Sunday, 22 Dec 2024

Underworld discovery casts doubt on our understanding of human evolution

Mankind might have walked out of Africa but their ape ancestors walked in there from Europe, a new study has sensationally claimed.

A new ape from nearly nine million years ago has been discovered in Turkey and is related to living African apes and humans.

The find underscores a theory that apes developed in Europe for around five million years before migrating to Africa where modern humans developed.

The ape, Anadoluvius turkae, is around 8.7 million years old, about the size of a female gorilla and probably lived on the ground in a dry forest setting.

It was surrounded by what we now call African animals such as giraffes, wart hogs, rhinos, antelopes, zebras, elephants, porcupines, hyaenas and lion-like carnivores.

Scientists now believe that Anadoluvius followed them from the eastern Mediterranean into Africa some time after about eight million years ago.

A team from the University of Toronto studied a well-preserved skull of Anadoluvius recovered from the Çorakyerler fossil locality near Çankırı in 2015.

Mediterranean fossil apes are diverse and are part of the first known radiation of early hominines – the group that includes African apes such as chimpanzees, bonobos, gorillas, humans and their fossil ancestors.

Modern humans, or homo sapiens, began to leave Africa around 180,000 years ago though they are thought to have evolved about 300,000 years ago.

Study author Professor David Begun at the University of Toronto said: “Our findings further suggest that hominines not only evolved in western and central Europe but spent over five million years evolving there and spreading to the eastern Mediterranean before eventually dispersing into Africa, probably as a consequence of changing environments and diminishing forests.

“The members of this radiation to which Anadoluvius belongs are currently only identified in Europe and Anatolia.”

Prof Begun added: “The completeness of the fossil allowed us to do a broader and more detailed analysis using many characters and attributes that are coded into a program designed to calculate evolutionary relationships.

“The face is mostly complete, after applying mirror imaging. The new part is the forehead, with bone preserved to about the crown of the cranium. Previously described fossils do not have this much of the brain case.”

Co-author Professor Ayla Sevim Erol at Ankara University continued: “We have no limb bones but judging from its jaws and teeth, the animals found alongside it, and the geological indicators of the environment, Anadoluvius probably lived in relatively open conditions, unlike the forest settings of living great apes.

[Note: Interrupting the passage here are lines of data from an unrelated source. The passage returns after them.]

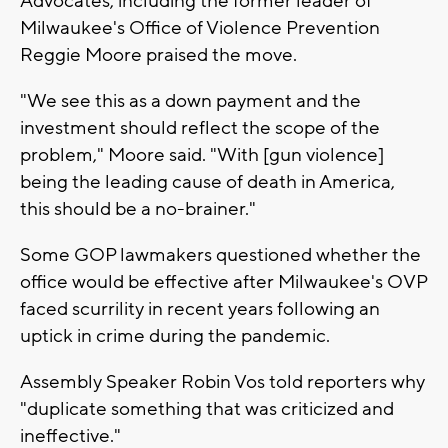
Advocates, including the former leader of
Milwaukee's Office of Violence Prevention
Reggie Moore praised the move.
"We see this as a down payment and the
investment should reflect the scope of the
problem," Moore said. "With [gun violence]
being the leading cause of death in America,
this should be a no-brainer."
Some GOP lawmakers questioned whether the
office would be effective after Milwaukee's OVP
faced scurrility in recent years following an
uptick in crime during the pandemic.
Assembly Speaker Robin Vos told reporters why
"duplicate something that was criticized and
ineffective."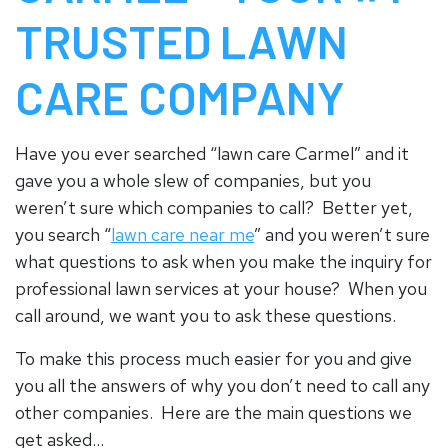
TRUSTED LAWN
CARE COMPANY
Have you ever searched “lawn care Carmel” and it
gave you a whole slew of companies, but you
weren’t sure which companies to call? Better yet,
you search “
lawn care near me
” and you weren’t sure
what questions to ask when you make the inquiry for
professional lawn services at your house? When you
call around, we want you to ask these questions.
To make this process much easier for you and give
you all the answers of why you don’t need to call any
other companies. Here are the main questions we
get asked…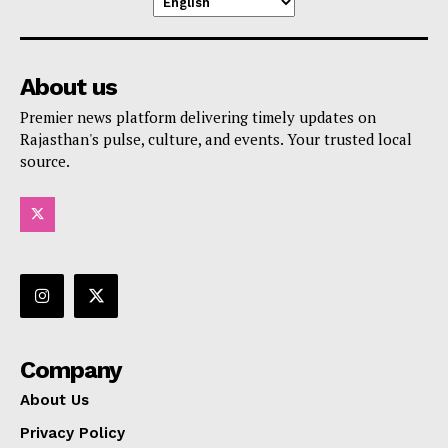
About us
Premier news platform delivering timely updates on
Rajasthan's pulse, culture, and events. Your trusted local
source.
Company
About Us
Privacy Policy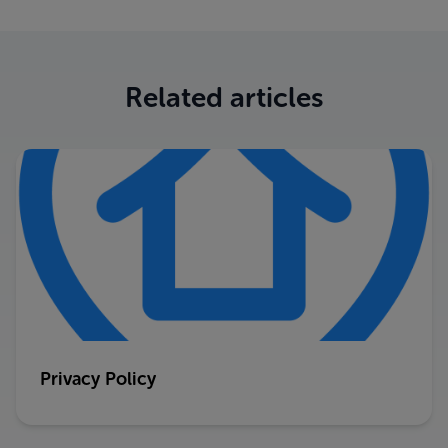
Related articles
Privacy Policy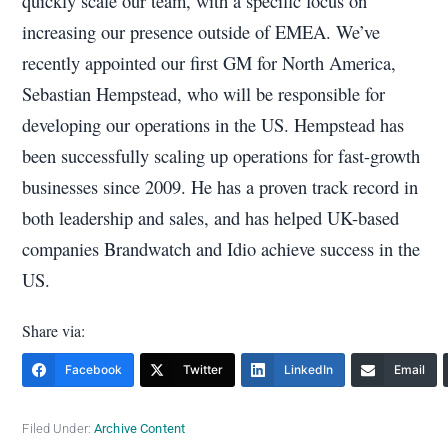
quickly scale our team, with a specific focus on
increasing our presence outside of EMEA. We’ve
recently appointed our first GM for North America,
Sebastian Hempstead, who will be responsible for
developing our operations in the US. Hempstead has
been successfully scaling up operations for fast-growth
businesses since 2009. He has a proven track record in
both leadership and sales, and has helped UK-based
companies Brandwatch and Idio achieve success in the
US.
Share via:
Facebook
Twitter
LinkedIn
Email
Filed Under:
Archive Content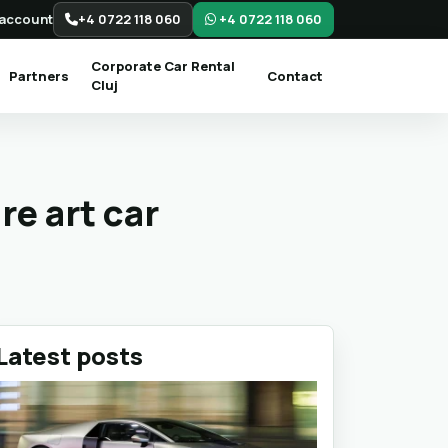
account
+4 0722 118 060
+4 0722 118 060
Corporate Car Rental
Partners
Contact
Cluj
re art car
Latest posts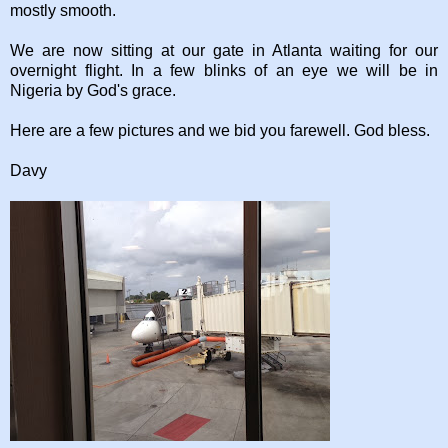
mostly smooth.
We are now sitting at our gate in Atlanta waiting for our
overnight flight. In a few blinks of an eye we will be in
Nigeria by God's grace.
Here are a few pictures and we bid you farewell. God bless.
Davy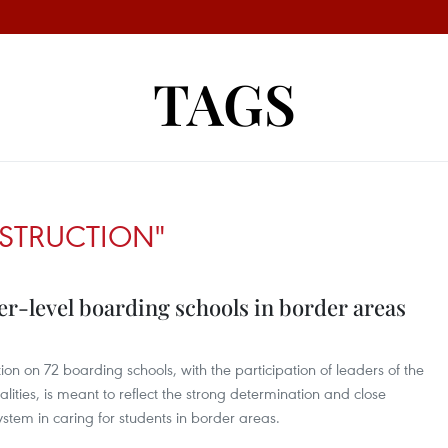
TAGS
STRUCTION"
er-level boarding schools in border areas
on on 72 boarding schools, with the participation of leaders of the
lities, is meant to reflect the strong determination and close
system in caring for students in border areas.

“More like what we think the environments of early humans in Africa were like. The powerful jaws and large, thickly enameled teeth suggest a diet including hard or tough food items from terrestrial sources such as roots and rhizomes.

“The founding of the modern African open country fauna from the eastern Mediterranean has long been known and now we can add to the list of entrants the ancestors of the African apes and humans.”

Although African apes today are only known from Africa, as are the earliest known humans, the study’s authors concluded that the ancestors of both came from Europe and the eastern Mediterranean.

Anadoluvius and other fossil apes from nearby Greece (Ouranopithecus) and Bulgaria (Graecopithecus) form a group that come closest in many details of anatomy and ecology to the earliest known hominins, or humans.

The new fossils are the best-preserved specimens of this group of early hominines and provide the strongest evidence to date that the group originated in Europe and later dispersed into Africa.

The study’s detailed analysis also reveals that the Balkan and Anatolian apes evolved from ancestors in western and central Europe.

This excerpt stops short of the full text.